The release got screwed over by them taking a cheaper route with the memory setup, and relying on DLSS to make it work.
GDDR6 came out with 4GB per chip (16Gb), and at higher speeds than the older, smaller modules.
That means you can now get higher VRAM capacity with half the complexity... but with half the bus width.
Energy efficiency: Sure, this came out great.
But did it come out great because it's good, or because the last gen were over-volted to the moon (Yes), and because they cut back on the RAM bus size massively due to moving to higher capacity VRAM modules? (Also yes)
The 3090Ti used a ton more power than the 3090 but was also more efficient
View attachment 313262
View attachment 313258
snipped image from here
But it's more efficient? How, asks the voice in my head?
View attachment 313259
Why little voicey... because they used half as many memory modules, so more of that power went to the GPU and not the VRAM.
The difference on the Ti is that each memory chip has twice the capacity, so there's only half as many required, which means no more memory chips on the back side of the card
During the eth mining boom, my 3090 would hit its 375W limit with the GPU clocked at 1.4GHz - super far down vs the 2.1GHz it can boost to when the ram is hardly in use.
Undervolting the GPU let me reach 1.6GHz at 370W, so it's easy to imagine the 3090Ti's higher capacity VRAM would have let it clock even higher with no other changes.
These new GPU's have the same deal
3060TI: 256 bit, 8x GDDR6 modules
4060Ti: 128 bit bus, x4 GDDR6 modules
It's almost like halving the amount of VRAM freed up more wattage, which massively boosts efficiency - but harms performance in bandwidth intensive situations.
At lower resolutions these changes don't impact them, and they're pretty good.
View attachment 313260
But at 4k, it's worse than what it replaced. All VRAM heavy titles will behave this way, and the gap will be bigger if you aren't running top of the line systems like TPU's review rig, where it's got stupid fast DDR5-6000 CL36 and PCI-E 5.0 - you need every nanosecond of lower latency to feed it new data, since it doesnt have the raw bandwidth to get the data across faster.
View attachment 313261
But who cares right, DLSS saves the day by rendering at a lower resolution.

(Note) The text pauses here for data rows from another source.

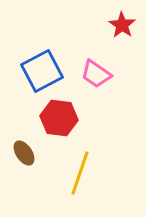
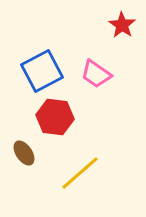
red hexagon: moved 4 px left, 1 px up
yellow line: rotated 30 degrees clockwise
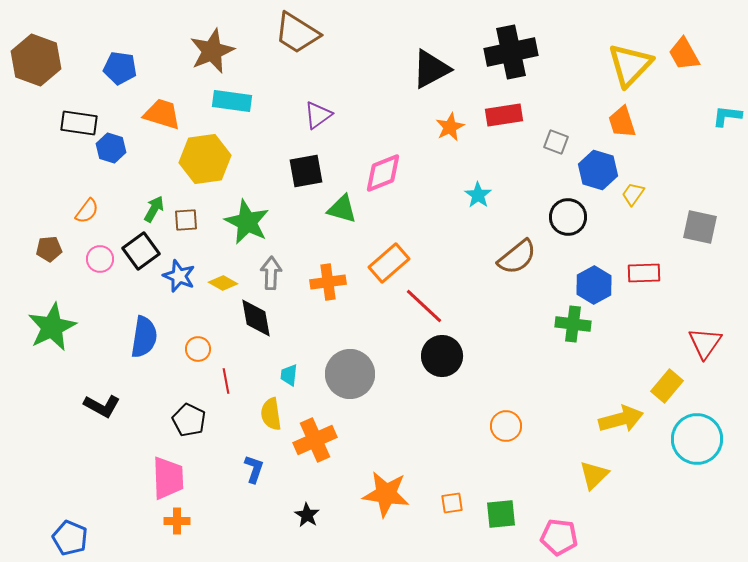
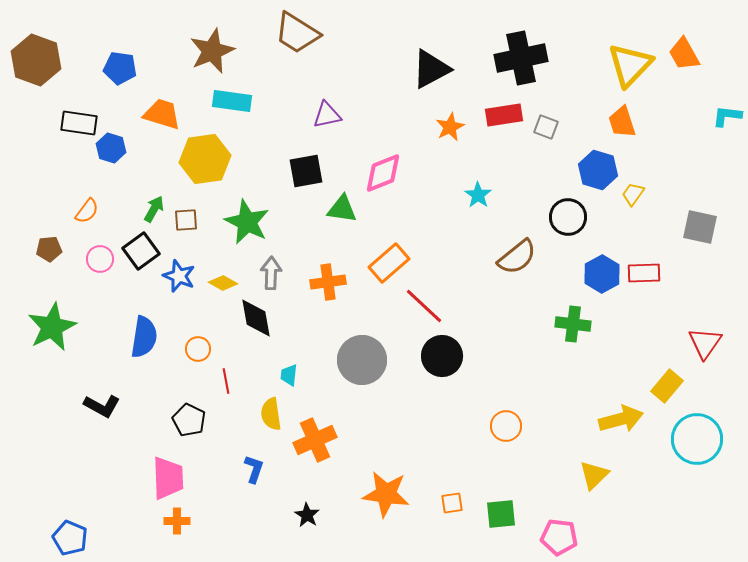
black cross at (511, 52): moved 10 px right, 6 px down
purple triangle at (318, 115): moved 9 px right; rotated 24 degrees clockwise
gray square at (556, 142): moved 10 px left, 15 px up
green triangle at (342, 209): rotated 8 degrees counterclockwise
blue hexagon at (594, 285): moved 8 px right, 11 px up
gray circle at (350, 374): moved 12 px right, 14 px up
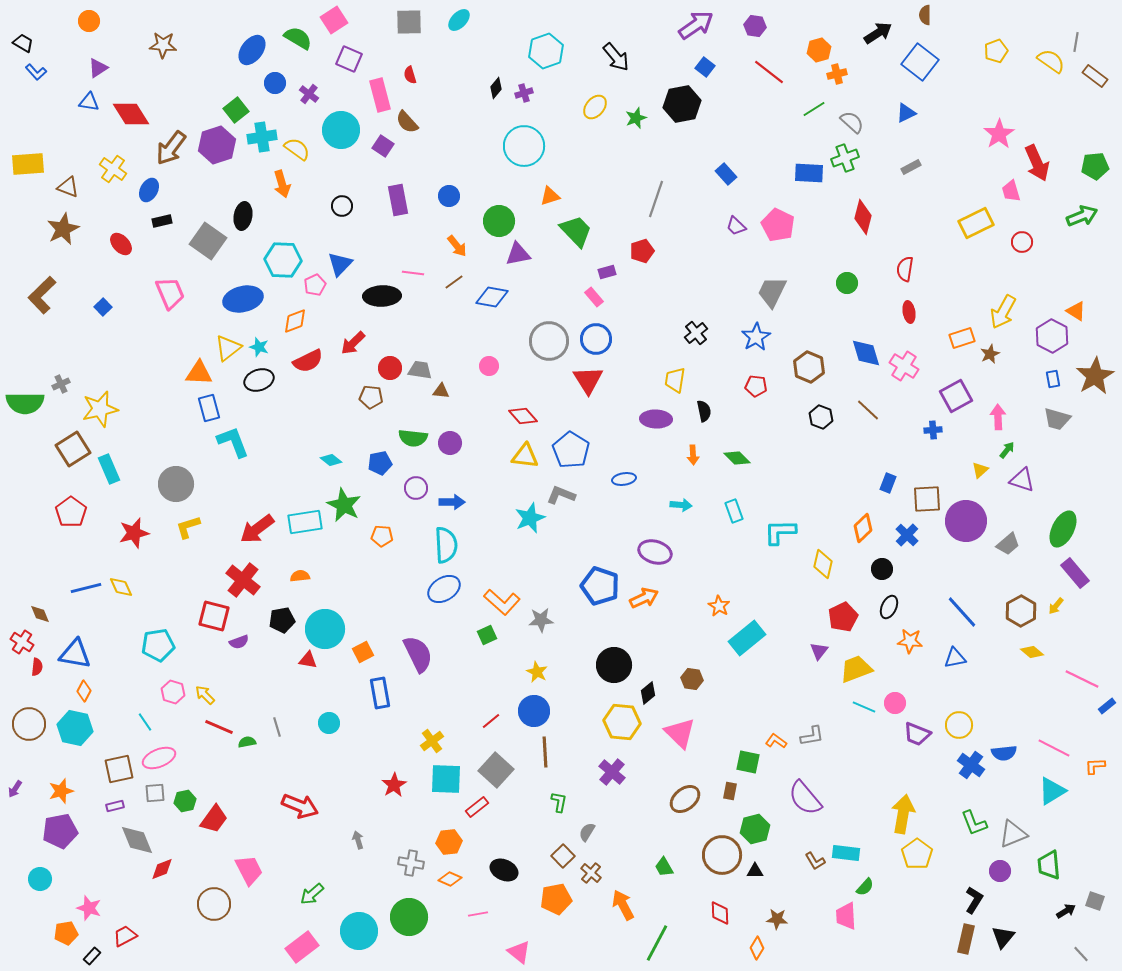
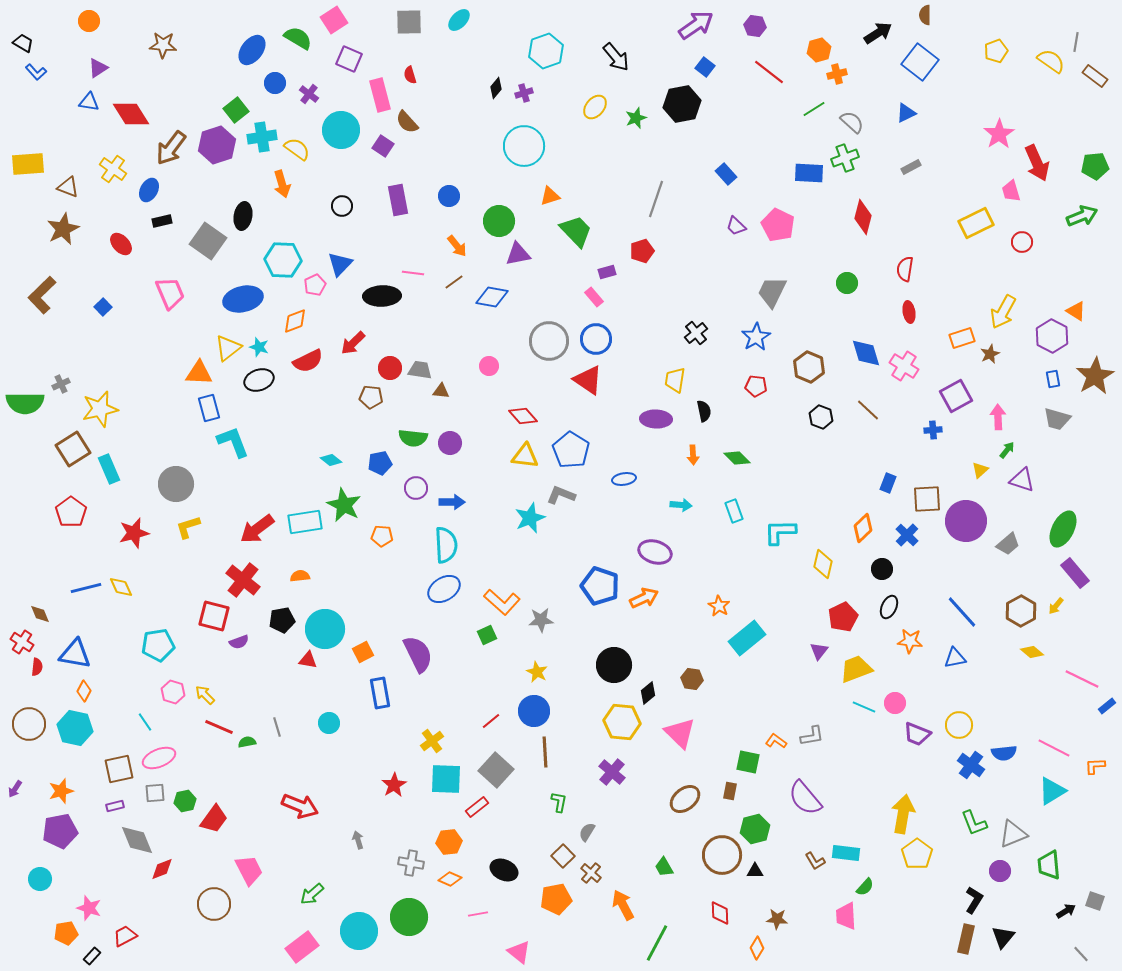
red triangle at (588, 380): rotated 24 degrees counterclockwise
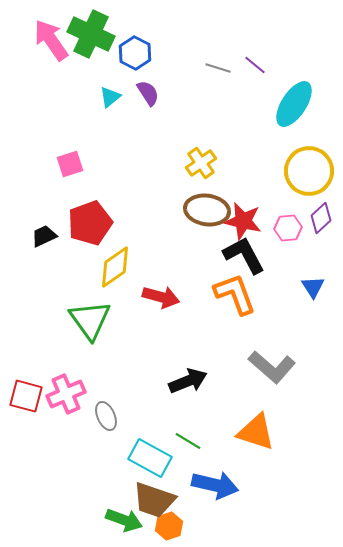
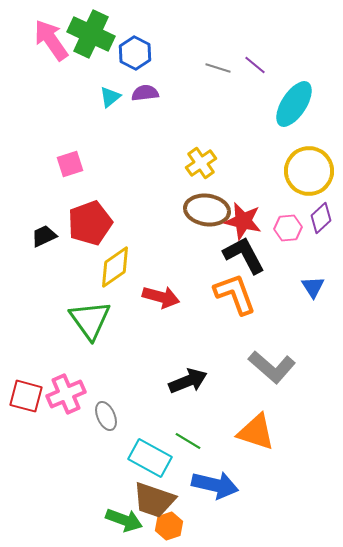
purple semicircle: moved 3 px left; rotated 64 degrees counterclockwise
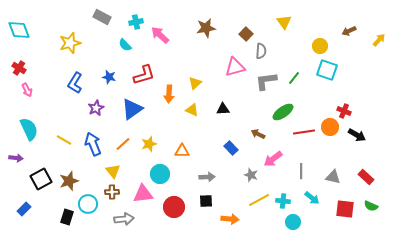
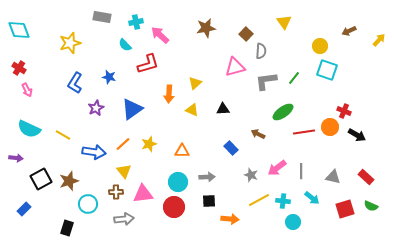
gray rectangle at (102, 17): rotated 18 degrees counterclockwise
red L-shape at (144, 75): moved 4 px right, 11 px up
cyan semicircle at (29, 129): rotated 140 degrees clockwise
yellow line at (64, 140): moved 1 px left, 5 px up
blue arrow at (93, 144): moved 1 px right, 8 px down; rotated 120 degrees clockwise
pink arrow at (273, 159): moved 4 px right, 9 px down
yellow triangle at (113, 171): moved 11 px right
cyan circle at (160, 174): moved 18 px right, 8 px down
brown cross at (112, 192): moved 4 px right
black square at (206, 201): moved 3 px right
red square at (345, 209): rotated 24 degrees counterclockwise
black rectangle at (67, 217): moved 11 px down
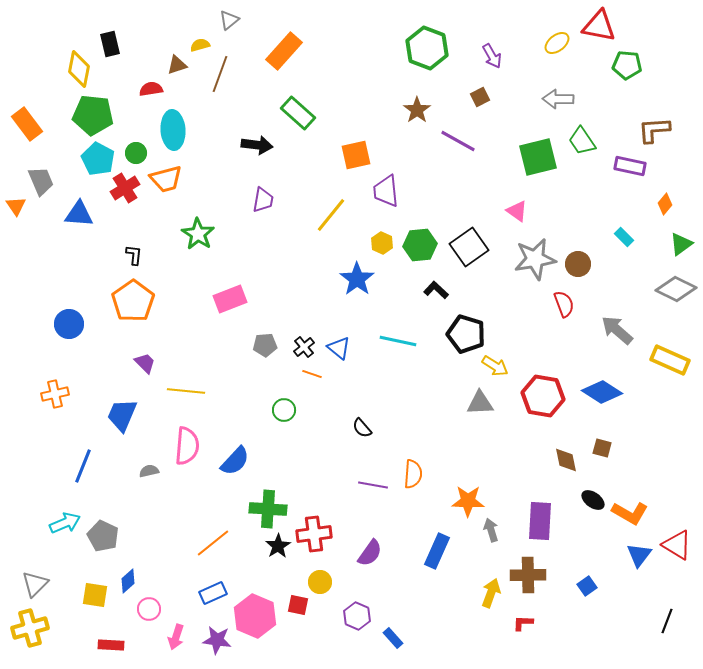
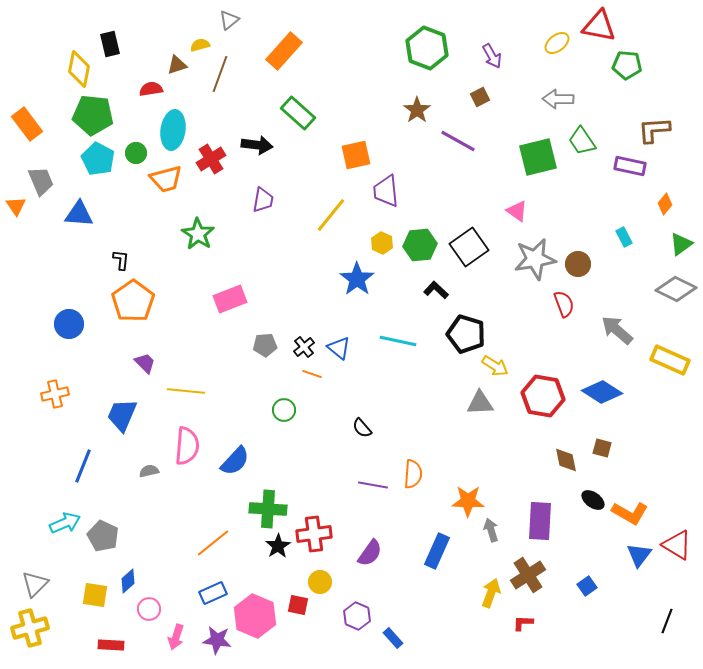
cyan ellipse at (173, 130): rotated 12 degrees clockwise
red cross at (125, 188): moved 86 px right, 29 px up
cyan rectangle at (624, 237): rotated 18 degrees clockwise
black L-shape at (134, 255): moved 13 px left, 5 px down
brown cross at (528, 575): rotated 32 degrees counterclockwise
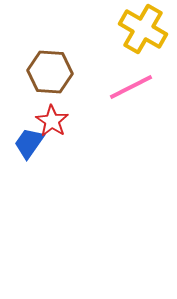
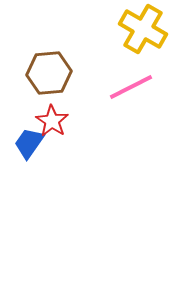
brown hexagon: moved 1 px left, 1 px down; rotated 9 degrees counterclockwise
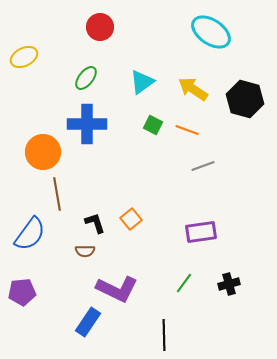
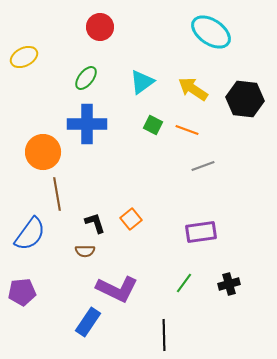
black hexagon: rotated 9 degrees counterclockwise
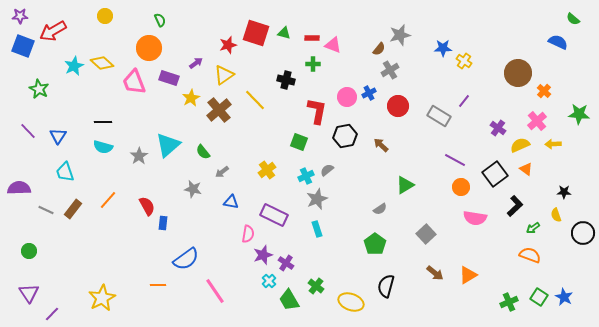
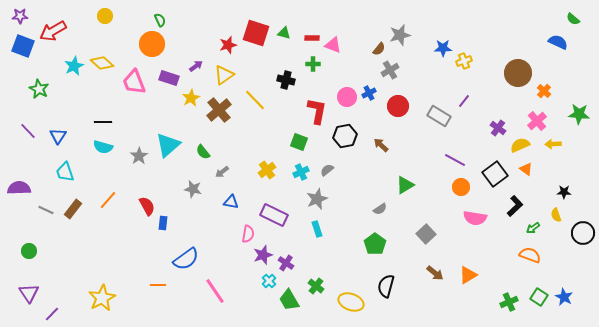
orange circle at (149, 48): moved 3 px right, 4 px up
yellow cross at (464, 61): rotated 35 degrees clockwise
purple arrow at (196, 63): moved 3 px down
cyan cross at (306, 176): moved 5 px left, 4 px up
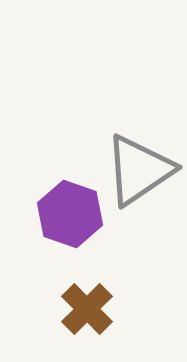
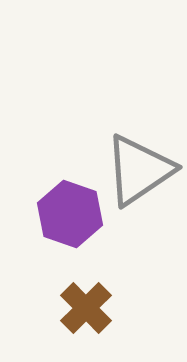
brown cross: moved 1 px left, 1 px up
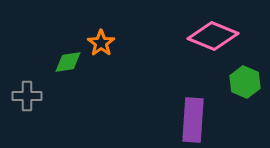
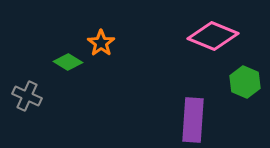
green diamond: rotated 40 degrees clockwise
gray cross: rotated 24 degrees clockwise
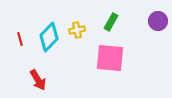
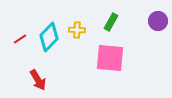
yellow cross: rotated 14 degrees clockwise
red line: rotated 72 degrees clockwise
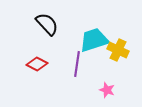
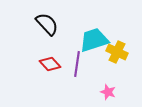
yellow cross: moved 1 px left, 2 px down
red diamond: moved 13 px right; rotated 20 degrees clockwise
pink star: moved 1 px right, 2 px down
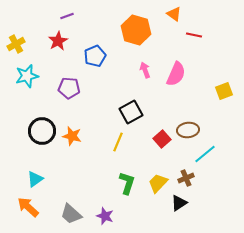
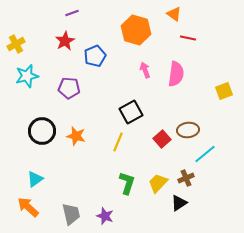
purple line: moved 5 px right, 3 px up
red line: moved 6 px left, 3 px down
red star: moved 7 px right
pink semicircle: rotated 15 degrees counterclockwise
orange star: moved 4 px right
gray trapezoid: rotated 145 degrees counterclockwise
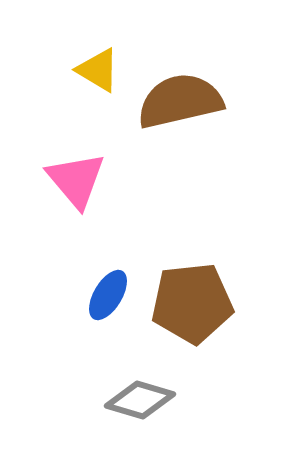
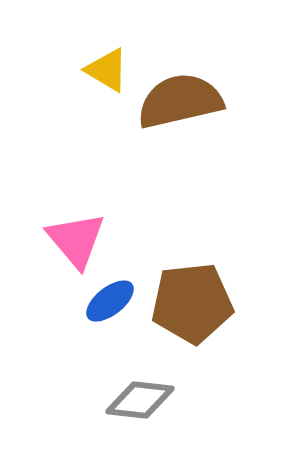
yellow triangle: moved 9 px right
pink triangle: moved 60 px down
blue ellipse: moved 2 px right, 6 px down; rotated 21 degrees clockwise
gray diamond: rotated 10 degrees counterclockwise
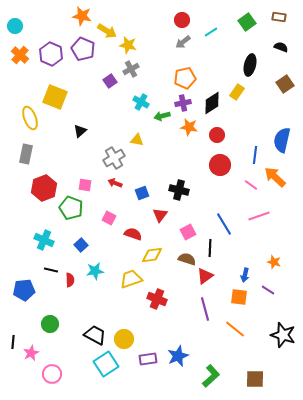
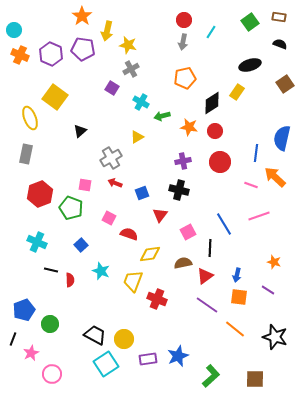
orange star at (82, 16): rotated 24 degrees clockwise
red circle at (182, 20): moved 2 px right
green square at (247, 22): moved 3 px right
cyan circle at (15, 26): moved 1 px left, 4 px down
yellow arrow at (107, 31): rotated 72 degrees clockwise
cyan line at (211, 32): rotated 24 degrees counterclockwise
gray arrow at (183, 42): rotated 42 degrees counterclockwise
black semicircle at (281, 47): moved 1 px left, 3 px up
purple pentagon at (83, 49): rotated 15 degrees counterclockwise
orange cross at (20, 55): rotated 18 degrees counterclockwise
black ellipse at (250, 65): rotated 60 degrees clockwise
purple square at (110, 81): moved 2 px right, 7 px down; rotated 24 degrees counterclockwise
yellow square at (55, 97): rotated 15 degrees clockwise
purple cross at (183, 103): moved 58 px down
red circle at (217, 135): moved 2 px left, 4 px up
yellow triangle at (137, 140): moved 3 px up; rotated 40 degrees counterclockwise
blue semicircle at (282, 140): moved 2 px up
blue line at (255, 155): moved 1 px right, 2 px up
gray cross at (114, 158): moved 3 px left
red circle at (220, 165): moved 3 px up
pink line at (251, 185): rotated 16 degrees counterclockwise
red hexagon at (44, 188): moved 4 px left, 6 px down
red semicircle at (133, 234): moved 4 px left
cyan cross at (44, 240): moved 7 px left, 2 px down
yellow diamond at (152, 255): moved 2 px left, 1 px up
brown semicircle at (187, 259): moved 4 px left, 4 px down; rotated 30 degrees counterclockwise
cyan star at (95, 271): moved 6 px right; rotated 30 degrees clockwise
blue arrow at (245, 275): moved 8 px left
yellow trapezoid at (131, 279): moved 2 px right, 2 px down; rotated 50 degrees counterclockwise
blue pentagon at (24, 290): moved 20 px down; rotated 15 degrees counterclockwise
purple line at (205, 309): moved 2 px right, 4 px up; rotated 40 degrees counterclockwise
black star at (283, 335): moved 8 px left, 2 px down
black line at (13, 342): moved 3 px up; rotated 16 degrees clockwise
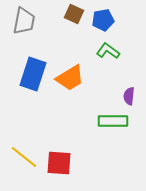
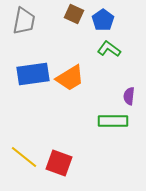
blue pentagon: rotated 25 degrees counterclockwise
green L-shape: moved 1 px right, 2 px up
blue rectangle: rotated 64 degrees clockwise
red square: rotated 16 degrees clockwise
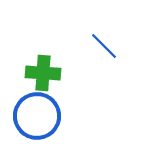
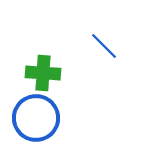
blue circle: moved 1 px left, 2 px down
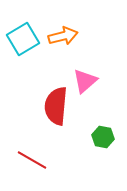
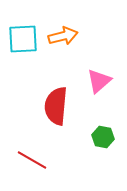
cyan square: rotated 28 degrees clockwise
pink triangle: moved 14 px right
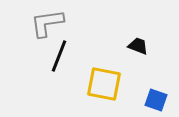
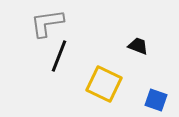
yellow square: rotated 15 degrees clockwise
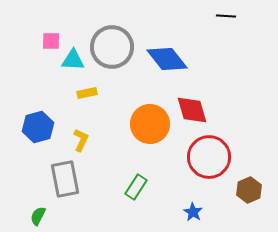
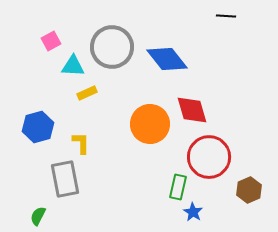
pink square: rotated 30 degrees counterclockwise
cyan triangle: moved 6 px down
yellow rectangle: rotated 12 degrees counterclockwise
yellow L-shape: moved 3 px down; rotated 25 degrees counterclockwise
green rectangle: moved 42 px right; rotated 20 degrees counterclockwise
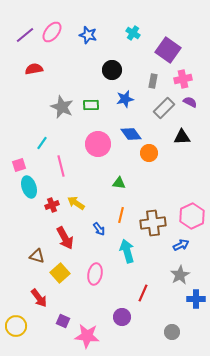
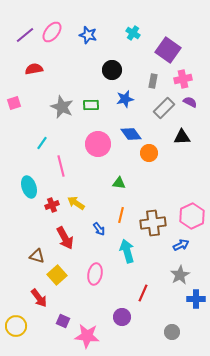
pink square at (19, 165): moved 5 px left, 62 px up
yellow square at (60, 273): moved 3 px left, 2 px down
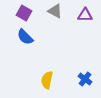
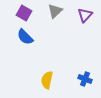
gray triangle: rotated 49 degrees clockwise
purple triangle: rotated 49 degrees counterclockwise
blue cross: rotated 16 degrees counterclockwise
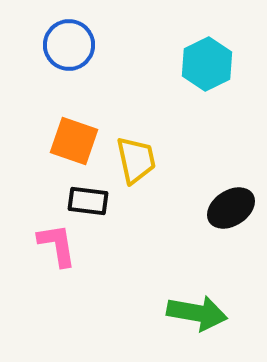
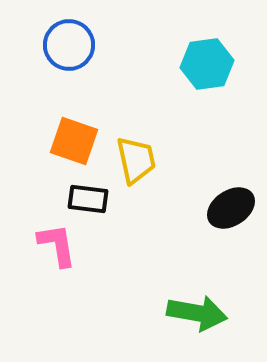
cyan hexagon: rotated 18 degrees clockwise
black rectangle: moved 2 px up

Edited in, didn't even notice an 8GB variant existed. I cared so little about these cards.
The 8GB and 16GB both use the same amount of GDDR6 modules - just 4x2GB or 4x4GB modules.
The power consumption barely changed between them, because of this.
The 3060Ti needs a hecking lot more power - but ~15W from that ram going to the GPU would make a world of difference
View attachment 313263
Throw in the smaller gains from it being a newer GPU design even if it was just a refresh, a less complex PCB due to less wiring to VRAM, cheaper VRMs and all those things SHOULD have added up to a much cheaper card that was good value for money... and it wasnt. If you gamed at higher resolutions, you were paying more for less.